Митрополит Сергий дает подробный анализ первого правила святого Василия Великого, на которое ссылаются сторонники взгляда об одинаковой безблагодатности всех инославных обществ. Этот анализ показывает, «что в основе распределения инославных обществ по трем чинам лежит степень отчужденности их от Церкви, зависящая, в свою очередь, от степени искажения ими церковного учения и порядка. Совершенно отчуждившихся Церковь считает нехристианами и при приеме перекрещивает». Два остальных разряда «нельзя назвать в строгом смысле ни совершенно чуждыми Церкви, ни окончательно отторгшимися от нее». С ними «Церковь сохраняет какую-то связь, имеет «как бы некоторое правило общения», признавая действительными некоторые из их таинств».

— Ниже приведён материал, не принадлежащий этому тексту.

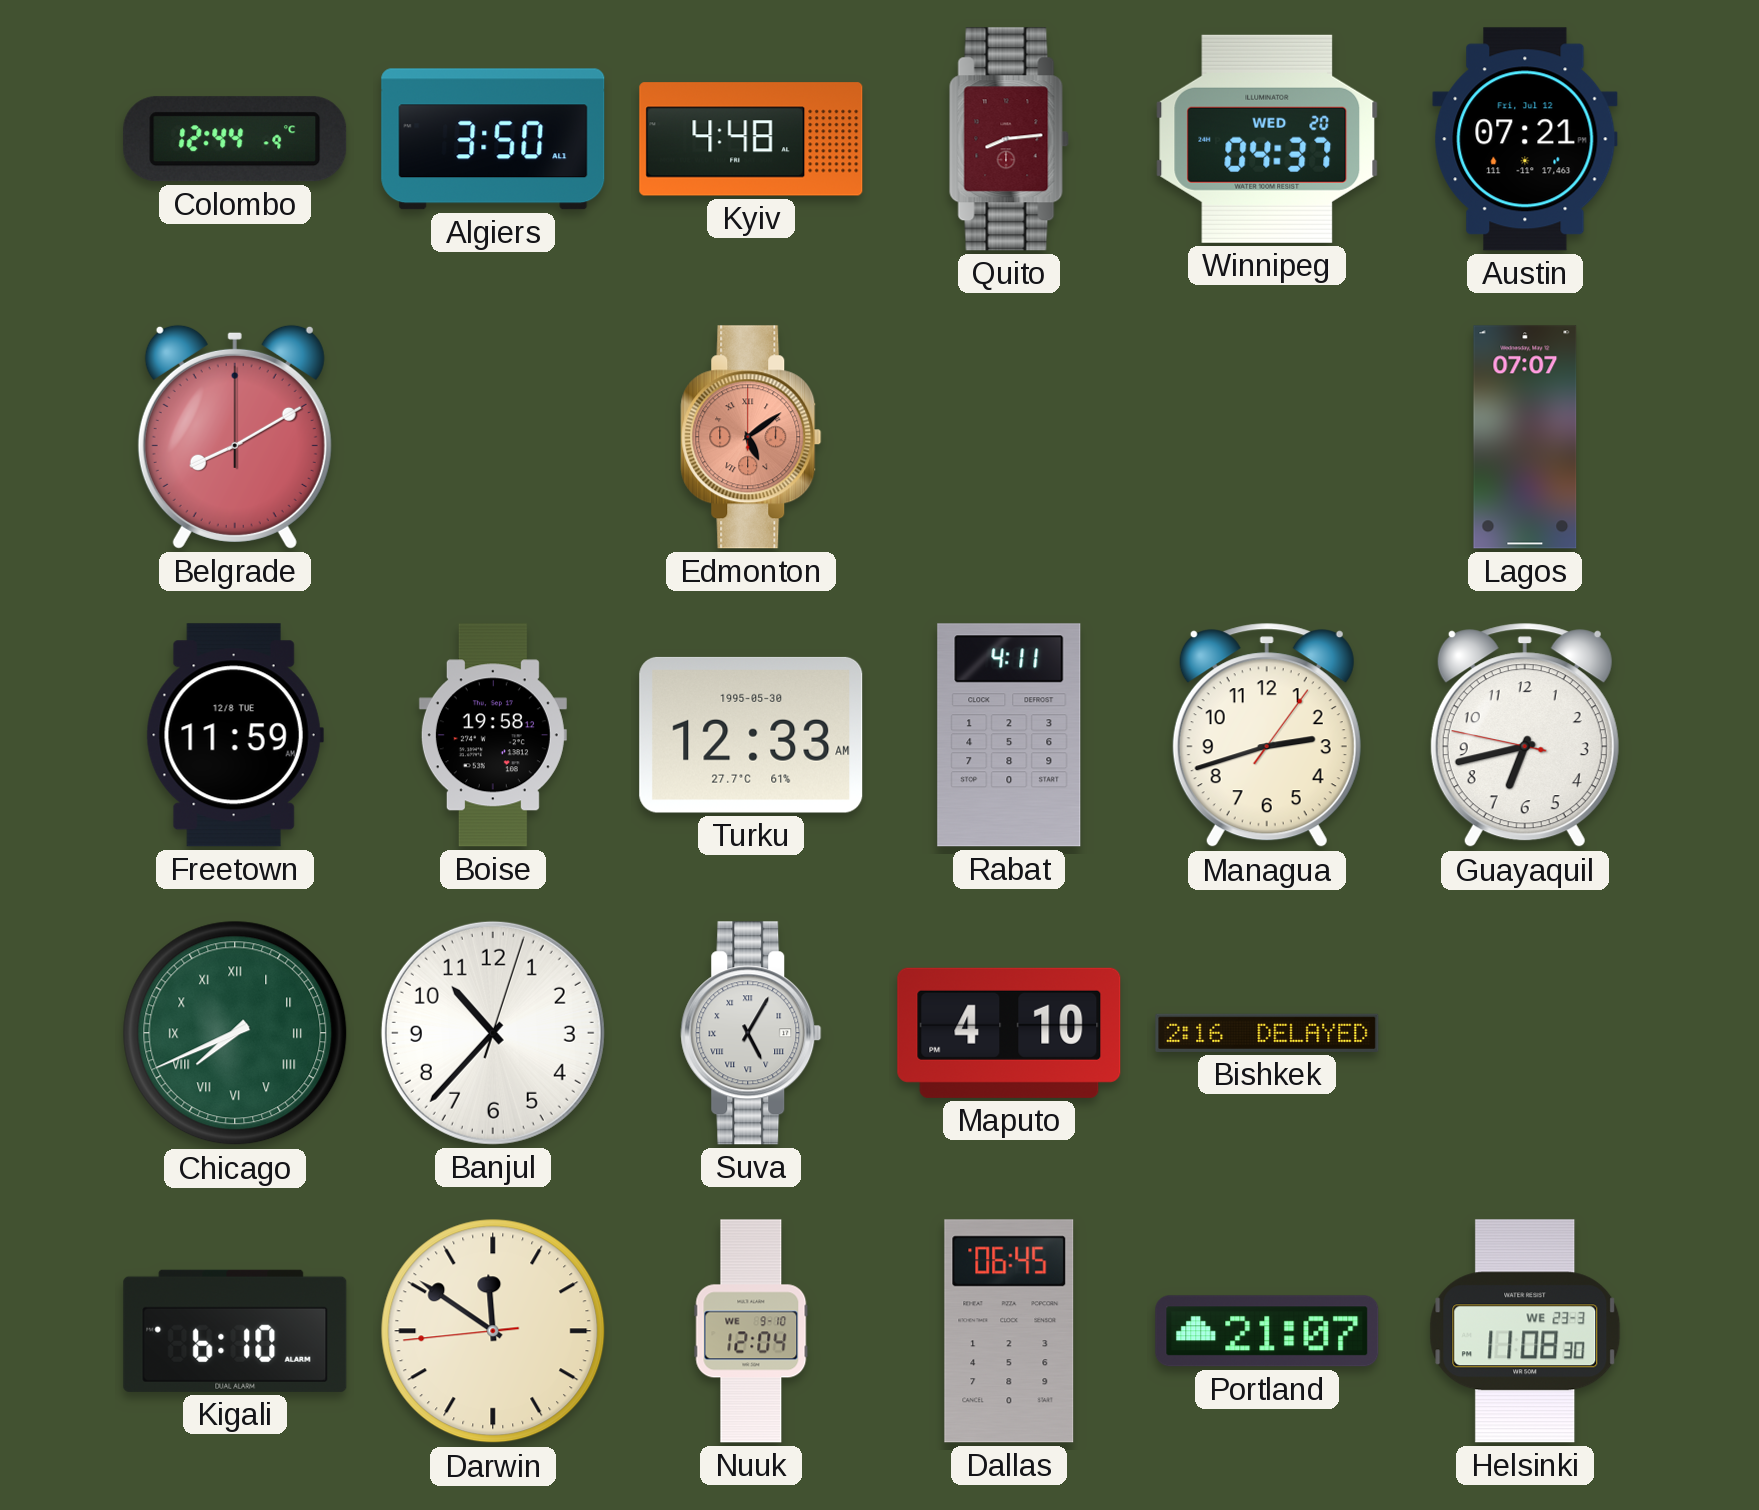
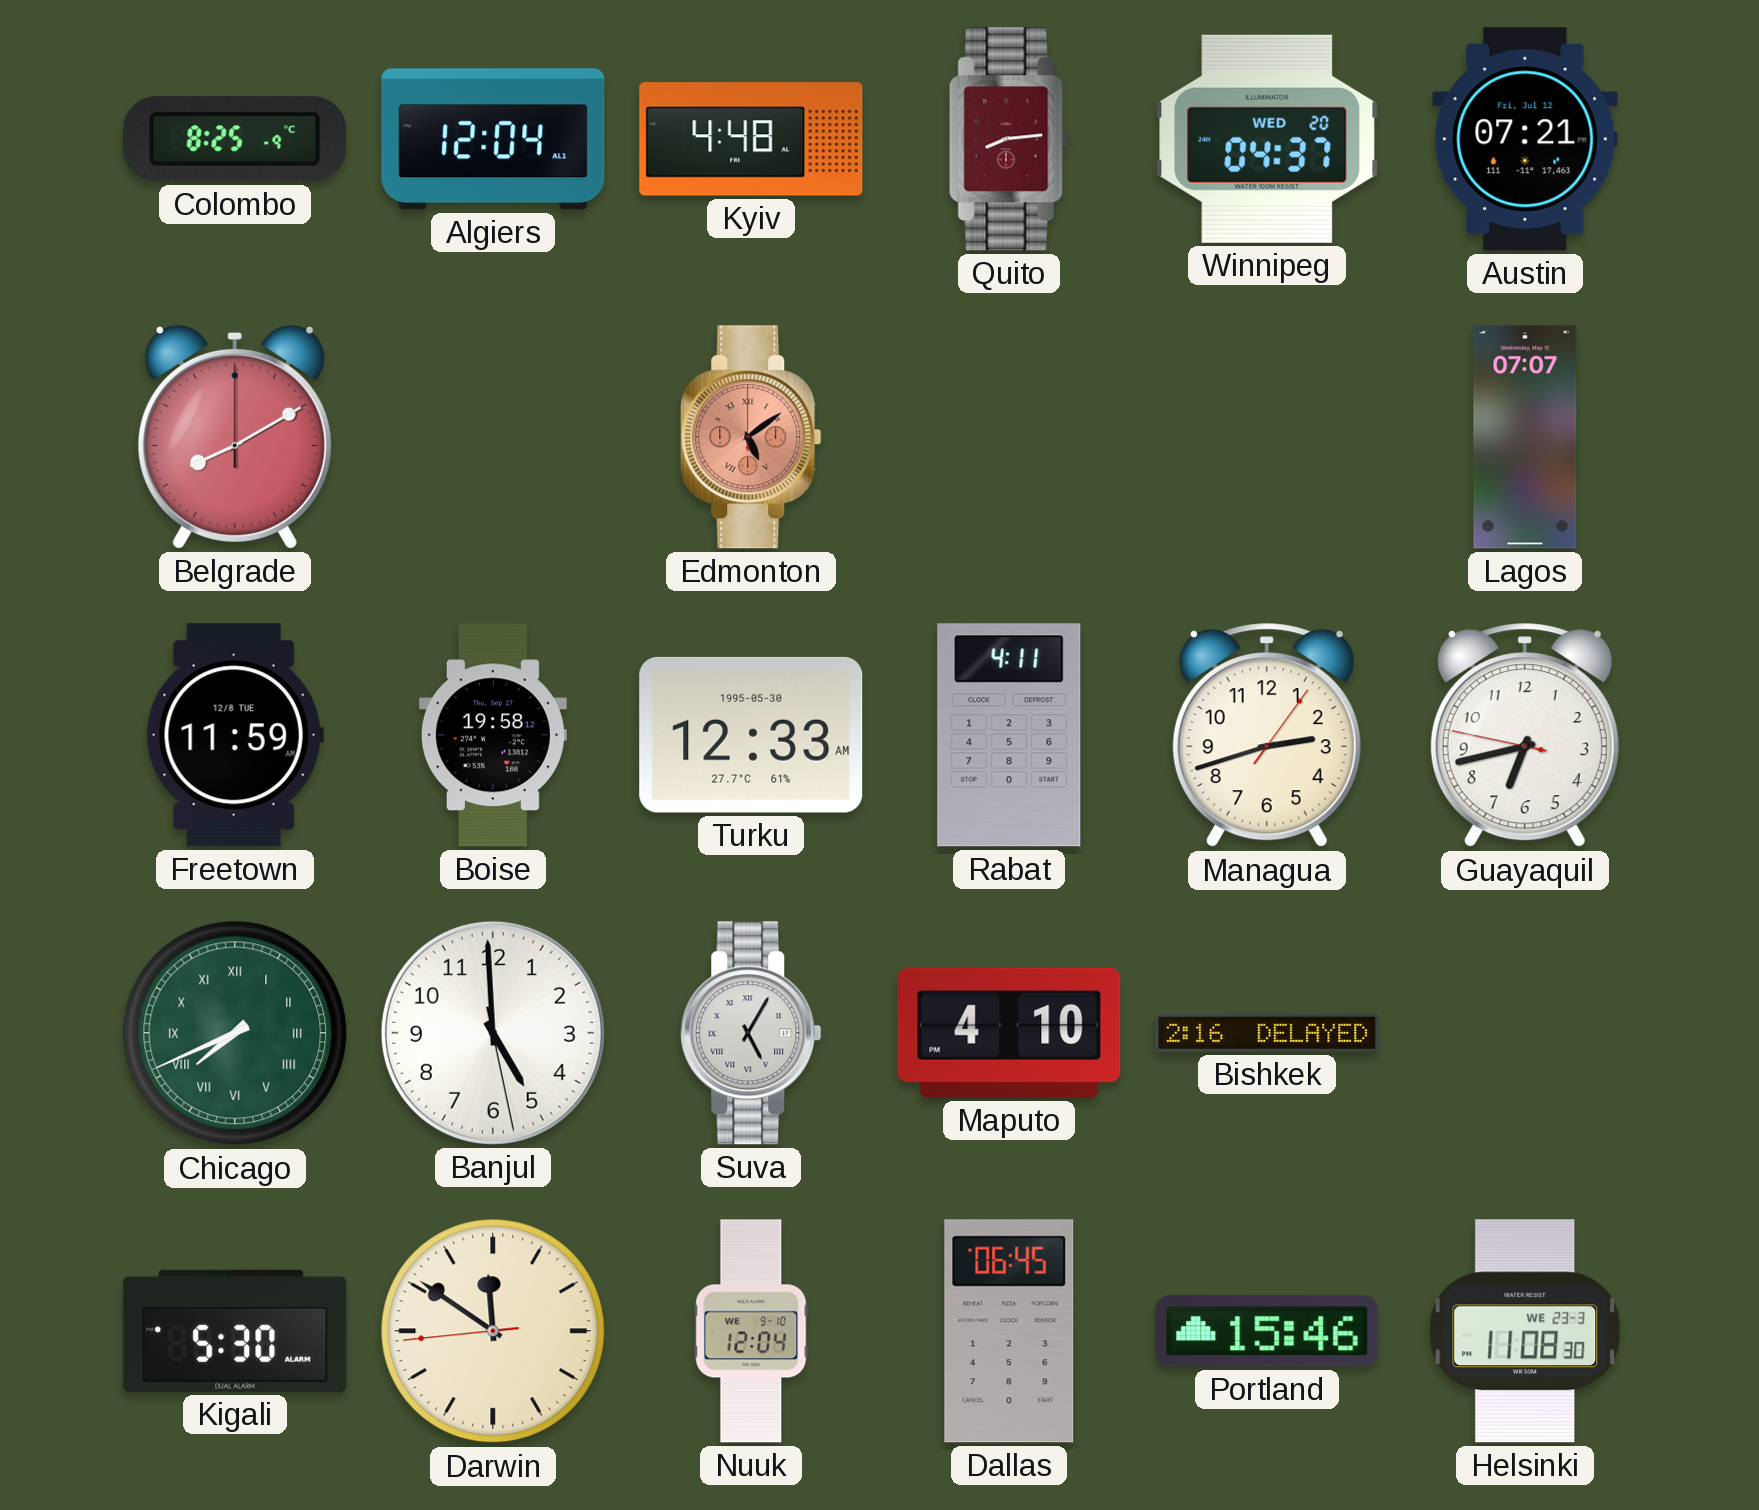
Colombo: 12:44 -> 8:25
Algiers: 3:50 -> 12:04
Banjul: 10:37 -> 4:59
Kigali: 6:10 -> 5:30
Portland: 21:07 -> 15:46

Может вызвать сомнение мысль о неполной отторженности раскольников от Церкви, противоречащая всей церковной практике по отношению к ним. Ведь «по церковным правилам запрещается иметь молитвенное общение не только с еретиками в собственном смысле, но и с отщепенцами вообще». Однако «внешняя строгость или суровость отношений в церковной практике отнюдь не непременно означает окончательный разрыв с грешником, скорее наоборот... Если к раскольникам применяются известные нарочитые меры отчуждения, то это скорее говорит за то, что Церковь велит считать их все-таки еще братьями, церковниками, только согрешившими и потому нуждающимися в мерах исправления».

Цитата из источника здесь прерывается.